Shuttle XPC G2 2200Shuttle's system delivers reasonable performance in a compact, tightly crammed package.
The shoe-box-size, Vista-capable Shuttle XPC G2 2200 ($999 as of November 6, 2006) is a space-saving system that goes pretty far in view of its diminutive stature-but not far enough if you want a system for casual game play. Just 7.2 inches high and 7.8 inches wide, this system houses a 2.4-GHz AMD Athlon 64 3800+ processor and 1GB of RAM, a combination that helped power this system to an above-average WorldBench 5 score of 95--fast enough to support some video and image editing.
Unfortunately, this system can't handle even casual gaming. The G2 2200 barely completed some of our graphics tests, and it failed two others. Our test system depended on an integrated VIA Chrome 9 IGP graphics chip; you can, however, add a dedicated graphics card via the system's single PCI Express x16 card slot.
The exterior of the small case offers six USB 2.0 ports, two FireWire ports, and both coaxial and optical digital audio outputs (the PC supports up to 5.1 surround sound audio). Inside, though, the system has little room for expansion: You get a single internal drive bay, and two slots for half-height cards (one each for PCI Express x16 and for PCI). The cramped quarters make working inside the case a pain, too.
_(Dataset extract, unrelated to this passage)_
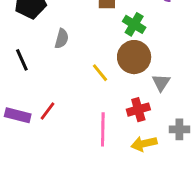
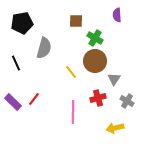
gray semicircle: (62, 39) -> (44, 48), size x1.5
purple rectangle: (18, 115) -> (13, 102), turned 30
gray cross: (179, 129) -> (127, 101), moved, turned 32
yellow arrow: (144, 144) -> (115, 128), moved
To install a new hard drive, you must undo three screws to remove the cover, undo two more to access the drive carrier, and then unplug a load of cables to remove the drive assembly cage so you can add the drive.
Our test system came with Shuttle's 17-inch XP17 LCD, a satisfactory monitor that produced strong colors and good shadow detail. It's portable, too, with an easy-tote handle integrated on top.
The XPC G2 2200 is an attractive system--especially for use in space-constrained environments--but even casual gamers would do well to consider springing for a dedicated graphics card.